How does a neural network approximate a given function? What kinds of functions can it approximate well/poorly? How does the optimization algorithm bias learning? Deep Learning has revolutionized many fields, and yet answers to fundamental questions like these remain elusive. This lack of understanding makes it difficult to develop applications in fields like physics where substantial prior knowledge exists.

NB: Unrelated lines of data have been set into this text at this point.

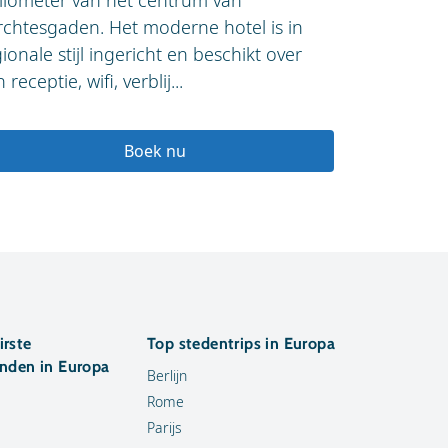
kilometer van het centrum van
centrum va
rchtesgaden. Het moderne hotel is in
faciliteite
ionale stijl ingericht en beschikt over
Wi-Fi, skik
 receptie, wifi, verblij...
Bovendien b
Boek nu
irste
Top stedentrips in Europa
anden in Europa
Berlijn
Rome
Parijs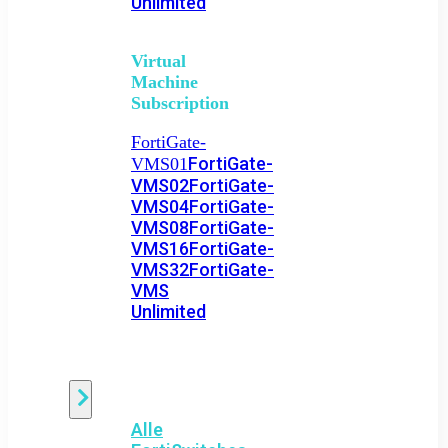
Unlimited
Virtual
Machine
Subscription
FortiGate-
FortiGate-
VMS01
VMS02
FortiGate-
VMS04
FortiGate-
VMS08
FortiGate-
VMS16
FortiGate-
VMS32
FortiGate-
VMS
Unlimited
Switch
Alle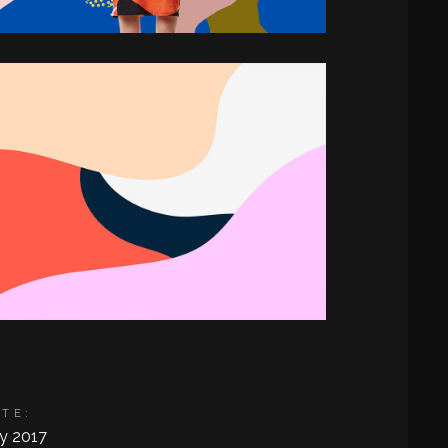
ATE:
ly 2017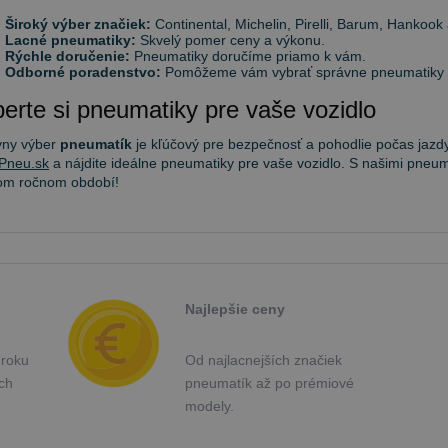
Široký výber značiek:
Continental, Michelin, Pirelli, Barum, Hankook 
Lacné pneumatiky:
Skvelý pomer ceny a výkonu.
Rýchle doručenie:
Pneumatiky doručíme priamo k vám.
Odborné poradenstvo:
Pomôžeme vám vybrať správne pneumatiky po
erte si pneumatiky pre vaše vozidlo
vny výber
pneumatík
je kľúčový pre bezpečnosť a pohodlie počas jazdy
Pneu.sk
a nájdite ideálne pneumatiky pre vaše vozidlo. S našimi pneum
om ročnom období!
Najlepšie ceny
 roku
Od najlacnejších značiek
ých
pneumatík až po prémiové
modely.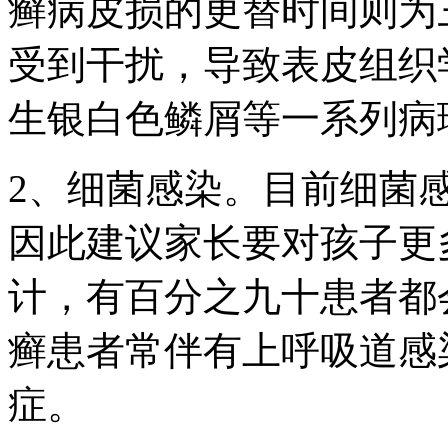
癣病皮损的更替时间则为
受到干扰，导致表皮组织
生银白色鳞屑等一系列病
2、细菌感染。目前细菌
因此建议家长要对孩子更
计，有百分之九十患者都
癣患者常伴有上呼吸道感
症。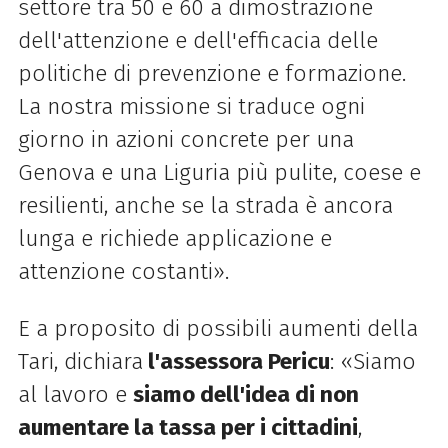
settore tra 50 e 60 a dimostrazione
dell'attenzione e dell'efficacia delle
politiche di prevenzione e formazione.
La nostra missione si traduce ogni
giorno in azioni concrete per una
Genova e una Liguria più pulite, coese e
resilienti, anche se la strada è ancora
lunga e richiede applicazione e
attenzione costanti».
E a proposito di possibili aumenti della
Tari, dichiara
l'assessora Pericu
: «Siamo
al lavoro e
siamo dell'idea di non
aumentare la tassa per i cittadini
,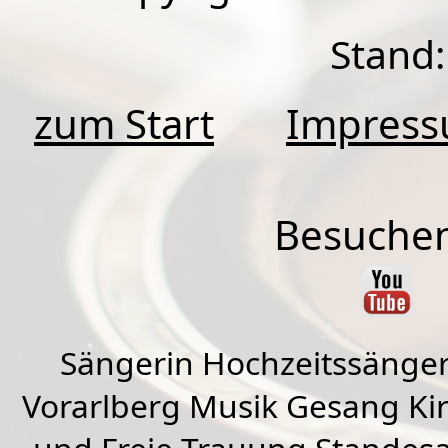
Stand:
zum Start
Impres
Besuchen
Sängerin Hochzeitssänger
Vorarlberg Musik Gesang Kirc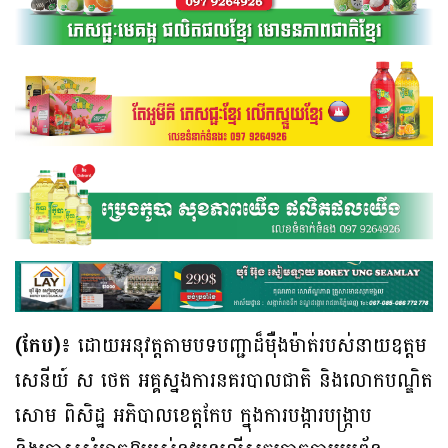
(កែប)៖
ដោយអនុវត្តតាមបទបញ្ជាដ៏ម៉ឺងម៉ាត់របស់នាយឧត្តម
សេនីយ៍ ស ថេត អគ្គស្នងការនគរបាលជាតិ និងលោកបណ្ឌិត
សោម ពិសិដ្ឋ អភិបាលខេត្តកែប ក្នុងការបង្ការបង្ក្រាប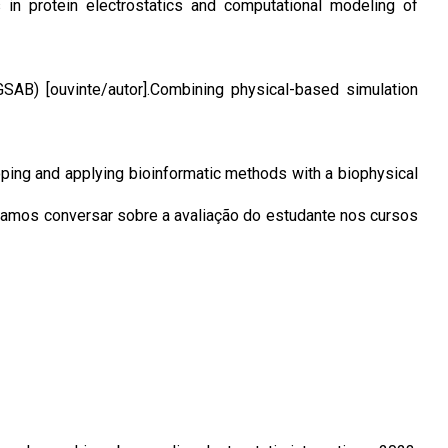
otein electrostatics and computational modeling of
SAB) [ouvinte/autor].Combining physical-based simulation
oping and applying bioinformatic methods with a biophysical
amos conversar sobre a avaliação do estudante nos cursos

Here we present a new emerging viewpoint -- the functional or spline perspective -- that has the power to answer these questions. We will review the latest results from this work and talk about our most recent advances. We find that understanding NNs is most easily done in the function space, not in the parameter space. This change of coordinates sheds light on many perplexing phenomena including the overparametrization, “unreasonable” generalization, the loss surface and the consequent difficulty of training, and the implicit regularization of gradient descent. We present several novel results concerning how (deep) ReLu nets approximate functions, the number of bad local minima in the loss surface, and the fundamental dynamical laws governing breakpoints and slopes during gradient descent.
The impact on physical applications will be made by showing how the breakpoint densities of randomly initialized NNs poorly model boundary conditions in physical applications such as approximating the energy function of a protein molecule (joint work with Cecilia Clementi, Rice BioPhysics). Another application will show how to impose global group symmetries on the learned function (joint work with Fabio Anselmi, IIT).